[Stored dataset items]
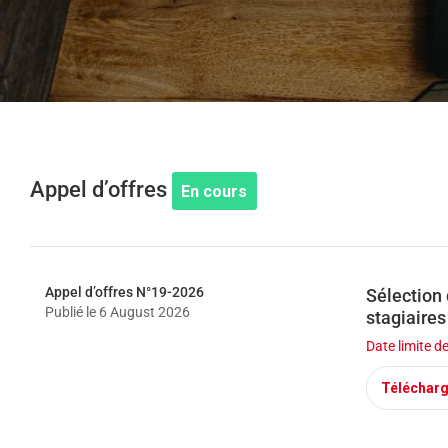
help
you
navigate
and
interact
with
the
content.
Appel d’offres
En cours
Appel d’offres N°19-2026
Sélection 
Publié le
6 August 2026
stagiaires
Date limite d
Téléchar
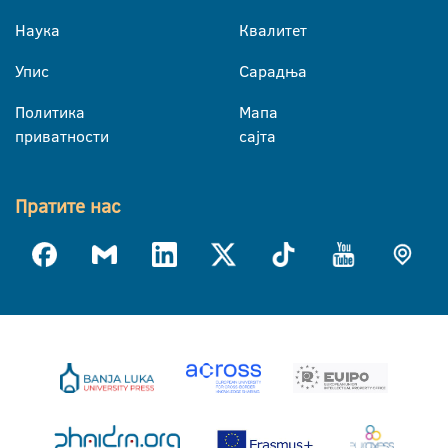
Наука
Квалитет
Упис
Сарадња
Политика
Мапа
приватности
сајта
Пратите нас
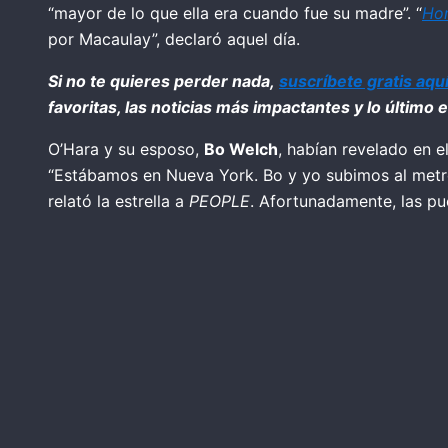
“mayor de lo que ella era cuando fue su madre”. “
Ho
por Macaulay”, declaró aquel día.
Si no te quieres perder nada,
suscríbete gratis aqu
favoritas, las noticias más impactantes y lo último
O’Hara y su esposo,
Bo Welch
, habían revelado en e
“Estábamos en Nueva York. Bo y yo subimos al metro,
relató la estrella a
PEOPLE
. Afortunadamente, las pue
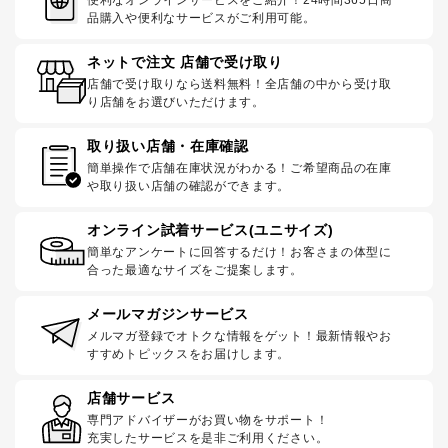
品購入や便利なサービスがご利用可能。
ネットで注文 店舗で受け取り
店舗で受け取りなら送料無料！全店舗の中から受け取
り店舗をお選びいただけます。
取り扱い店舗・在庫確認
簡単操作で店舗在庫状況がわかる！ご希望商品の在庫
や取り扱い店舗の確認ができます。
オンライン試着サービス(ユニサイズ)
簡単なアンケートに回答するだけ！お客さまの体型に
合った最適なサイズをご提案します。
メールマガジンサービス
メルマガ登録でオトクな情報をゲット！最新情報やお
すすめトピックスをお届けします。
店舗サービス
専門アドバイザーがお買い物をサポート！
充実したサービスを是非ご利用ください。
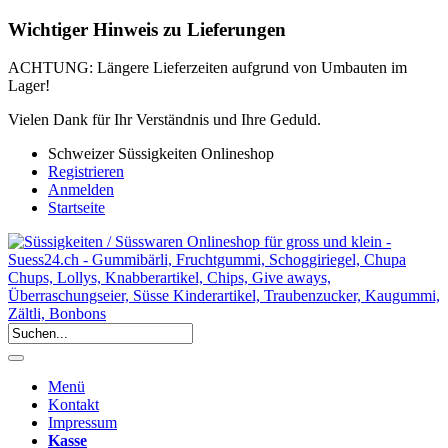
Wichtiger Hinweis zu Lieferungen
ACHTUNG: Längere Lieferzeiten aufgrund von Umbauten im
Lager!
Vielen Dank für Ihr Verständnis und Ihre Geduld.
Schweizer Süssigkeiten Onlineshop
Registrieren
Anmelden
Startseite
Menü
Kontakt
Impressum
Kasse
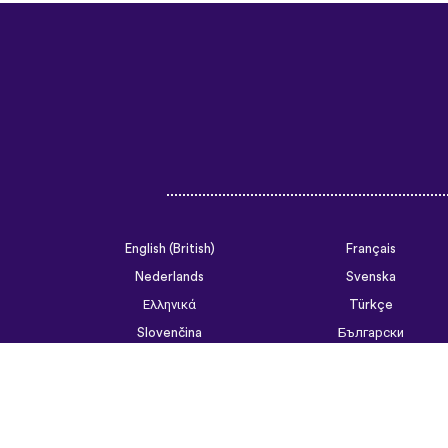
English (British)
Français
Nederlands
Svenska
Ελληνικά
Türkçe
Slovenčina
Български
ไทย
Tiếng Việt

==

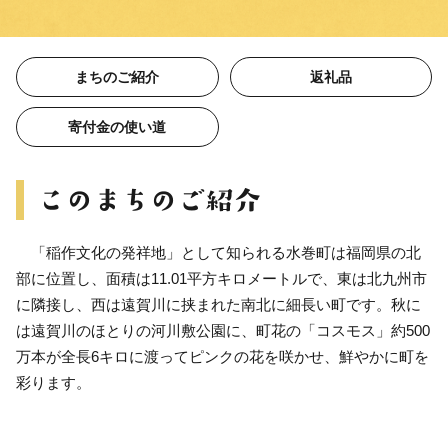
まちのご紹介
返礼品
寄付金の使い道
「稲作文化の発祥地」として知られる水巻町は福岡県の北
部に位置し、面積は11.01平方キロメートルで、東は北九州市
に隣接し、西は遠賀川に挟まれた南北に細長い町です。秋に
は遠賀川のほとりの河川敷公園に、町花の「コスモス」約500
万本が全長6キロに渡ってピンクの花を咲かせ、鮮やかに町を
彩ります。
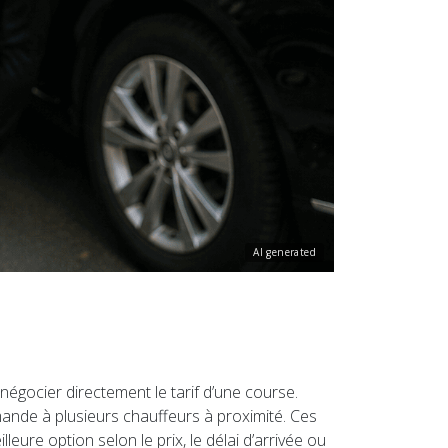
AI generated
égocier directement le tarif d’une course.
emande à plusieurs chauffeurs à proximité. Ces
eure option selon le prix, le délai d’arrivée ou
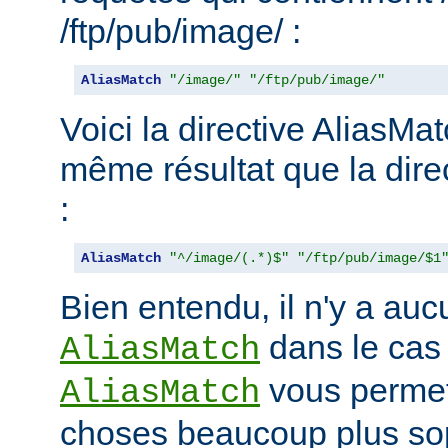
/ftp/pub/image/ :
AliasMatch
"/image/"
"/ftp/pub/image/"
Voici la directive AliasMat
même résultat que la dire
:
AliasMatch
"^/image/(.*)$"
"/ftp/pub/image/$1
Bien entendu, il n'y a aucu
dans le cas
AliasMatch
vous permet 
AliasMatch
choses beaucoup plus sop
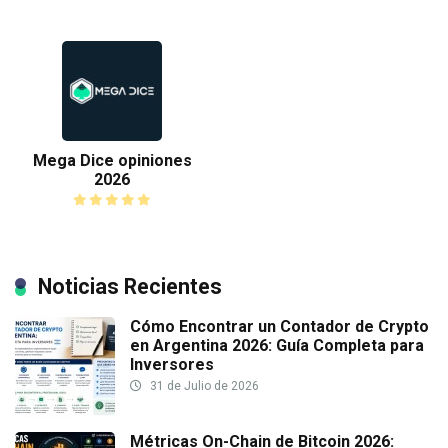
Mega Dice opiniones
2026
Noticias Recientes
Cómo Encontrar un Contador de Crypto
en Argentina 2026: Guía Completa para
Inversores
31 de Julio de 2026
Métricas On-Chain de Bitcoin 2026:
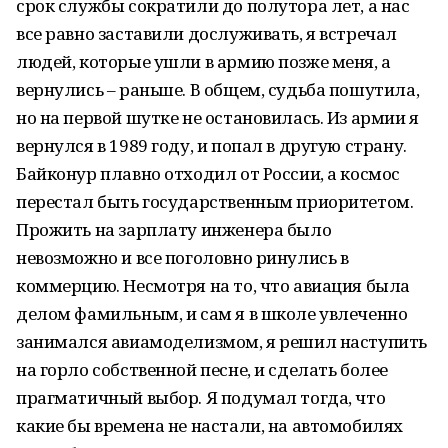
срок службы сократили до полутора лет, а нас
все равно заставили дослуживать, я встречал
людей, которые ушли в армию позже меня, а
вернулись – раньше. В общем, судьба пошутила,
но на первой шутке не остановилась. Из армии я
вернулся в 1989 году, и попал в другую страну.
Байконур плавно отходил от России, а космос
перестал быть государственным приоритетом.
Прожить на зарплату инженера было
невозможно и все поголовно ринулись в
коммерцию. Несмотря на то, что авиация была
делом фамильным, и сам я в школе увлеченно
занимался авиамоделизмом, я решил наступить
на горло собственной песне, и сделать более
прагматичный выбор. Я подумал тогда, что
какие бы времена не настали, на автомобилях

...

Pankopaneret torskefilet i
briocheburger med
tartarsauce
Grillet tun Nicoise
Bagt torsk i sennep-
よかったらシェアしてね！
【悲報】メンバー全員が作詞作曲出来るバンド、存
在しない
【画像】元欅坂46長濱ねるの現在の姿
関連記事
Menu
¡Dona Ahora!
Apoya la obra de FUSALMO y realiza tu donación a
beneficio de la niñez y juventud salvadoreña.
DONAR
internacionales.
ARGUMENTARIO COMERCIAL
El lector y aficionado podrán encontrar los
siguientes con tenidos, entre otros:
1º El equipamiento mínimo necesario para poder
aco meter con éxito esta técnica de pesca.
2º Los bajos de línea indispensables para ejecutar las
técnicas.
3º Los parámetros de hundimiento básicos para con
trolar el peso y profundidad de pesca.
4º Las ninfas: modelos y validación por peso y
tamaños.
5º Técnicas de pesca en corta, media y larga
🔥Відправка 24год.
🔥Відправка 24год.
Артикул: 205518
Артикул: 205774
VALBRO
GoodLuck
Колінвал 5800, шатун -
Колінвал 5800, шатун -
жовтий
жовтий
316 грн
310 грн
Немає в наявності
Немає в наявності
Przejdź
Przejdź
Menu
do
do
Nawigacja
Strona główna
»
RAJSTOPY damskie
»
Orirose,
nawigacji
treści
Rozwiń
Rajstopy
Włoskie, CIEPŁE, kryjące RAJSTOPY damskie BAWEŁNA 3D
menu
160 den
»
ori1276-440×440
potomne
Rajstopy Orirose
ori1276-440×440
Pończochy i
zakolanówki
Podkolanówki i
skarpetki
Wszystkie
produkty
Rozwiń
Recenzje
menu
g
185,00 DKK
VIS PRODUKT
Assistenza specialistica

_Task prompt:_ Of the lines above, quote exactly those from the one with "り店舗をお選びいただけます。" through the one with "Wichtiger Hinweis zu Lieferungen", ends included; pictures stay out.

_Exercise response:_
り店舗をお選びいただけます。
取り扱い店舗・在庫確認
簡単操作で店舗在庫状況がわかる！ご希望商品の在庫
や取り扱い店舗の確認ができます。
オンライン試着サービス(ユニサイズ)
簡単なアンケートに回答するだけ！お客さまの体型に
合った最適なサイズをご提案します。
メールマガジンサービス
メルマガ登録でオトクな情報をゲット！最新情報やお
すすめトピックスをお届けします。
店舗サービス
専門アドバイザーがお買い物をサポート！
充実したサービスを是非ご利用ください。
Wichtiger Hinweis zu Lieferungen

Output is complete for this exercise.